When you start a real estate career, and it comes time to look for a property, I recommend working with a real estate agent that specializes in real estate new build transactions. It’s not uncommon for some realtors to specialize in pre-construction land deals, and their knowledge will be invaluable to even the most seasoned investors. I maintain that the costs you cut in skipping a real estate agent aren’t worth the savings and time they can provide, so take my advice and work with a real estate agent that specializes in this area. They will assist you in everything from setting up meetings with the builder to negotiating a better deal.
Those looking for the best spreads should make it a priority to seek phase one pricing. Not surprisingly, the first phase of a development project is synonymous with the cheapest acquisition costs. Subsequently, the lower the cost, the larger the spreads. Of course, it’s harder to determine an accurate valuation of a property that hasn’t been built yet, but those that have done their homework on market conditions could find a great deal at the earlier stages of development.

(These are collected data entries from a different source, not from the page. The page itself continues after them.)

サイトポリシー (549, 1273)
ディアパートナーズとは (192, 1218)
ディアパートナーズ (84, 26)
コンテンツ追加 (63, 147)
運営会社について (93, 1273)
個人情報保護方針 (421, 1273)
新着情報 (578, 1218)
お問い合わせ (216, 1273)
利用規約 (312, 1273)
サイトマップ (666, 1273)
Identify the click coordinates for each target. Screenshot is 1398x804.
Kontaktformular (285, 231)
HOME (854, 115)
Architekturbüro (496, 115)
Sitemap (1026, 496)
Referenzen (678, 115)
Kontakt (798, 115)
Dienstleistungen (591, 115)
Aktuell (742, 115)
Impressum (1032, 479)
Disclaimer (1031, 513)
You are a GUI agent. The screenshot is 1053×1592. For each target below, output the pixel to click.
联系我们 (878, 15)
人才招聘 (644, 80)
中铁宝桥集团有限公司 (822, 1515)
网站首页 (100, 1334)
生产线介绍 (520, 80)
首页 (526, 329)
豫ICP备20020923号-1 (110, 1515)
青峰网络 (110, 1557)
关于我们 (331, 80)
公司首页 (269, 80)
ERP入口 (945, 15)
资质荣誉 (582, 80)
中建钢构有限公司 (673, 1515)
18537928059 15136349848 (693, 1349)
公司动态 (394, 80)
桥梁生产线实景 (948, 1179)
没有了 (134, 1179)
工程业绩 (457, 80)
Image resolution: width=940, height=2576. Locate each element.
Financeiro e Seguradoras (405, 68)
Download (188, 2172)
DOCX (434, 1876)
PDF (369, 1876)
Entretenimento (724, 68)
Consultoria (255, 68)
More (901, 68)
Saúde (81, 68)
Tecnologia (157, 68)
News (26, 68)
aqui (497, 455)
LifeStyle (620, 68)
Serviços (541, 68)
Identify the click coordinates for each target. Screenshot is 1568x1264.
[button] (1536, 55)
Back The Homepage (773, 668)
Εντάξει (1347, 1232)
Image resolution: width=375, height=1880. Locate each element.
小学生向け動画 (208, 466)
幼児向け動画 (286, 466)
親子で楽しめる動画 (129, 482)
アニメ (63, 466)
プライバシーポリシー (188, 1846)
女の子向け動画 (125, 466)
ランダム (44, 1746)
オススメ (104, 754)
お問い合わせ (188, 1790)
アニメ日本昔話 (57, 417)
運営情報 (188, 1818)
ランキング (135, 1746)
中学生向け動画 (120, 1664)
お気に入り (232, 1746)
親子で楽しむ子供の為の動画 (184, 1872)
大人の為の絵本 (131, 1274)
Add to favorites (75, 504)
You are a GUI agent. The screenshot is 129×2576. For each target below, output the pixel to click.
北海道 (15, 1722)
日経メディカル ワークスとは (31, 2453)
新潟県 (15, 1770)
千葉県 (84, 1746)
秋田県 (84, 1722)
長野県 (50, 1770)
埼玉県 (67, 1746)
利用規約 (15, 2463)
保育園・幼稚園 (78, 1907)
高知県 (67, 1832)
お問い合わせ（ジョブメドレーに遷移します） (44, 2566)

It is also at this time that you will want to make certain that the land you intend to develop can be used the way you want it to. Don’t hesitate to ask your agent about zoning restrictions and land use laws. For a better idea of what you are getting into, I recommend contacting the local municipality to see what they have to say about a respective area.
It’s worth noting that a raw land investment, regardless of it’s predetermined fate, can be a very lucrative exit strategy. However, a real estate new build will coincide with a lot more due diligence than the average exit strategy put in place to compliment existing homes. In addition to your typical flip, raw land investing will require you to pay close attention to zoning laws, surveying, utility organization, and a slew of other things. You must account for all of this (and more) when weighing your options against each other.
Not unlike your standard existing home, purchasing a real estate new build is a complicated process. However, that’s not to say it isn’t an endeavor worth pursuing. Any exit strategy involving a real estate new build can reward anyone that minds due diligence and does their homework ahead of time.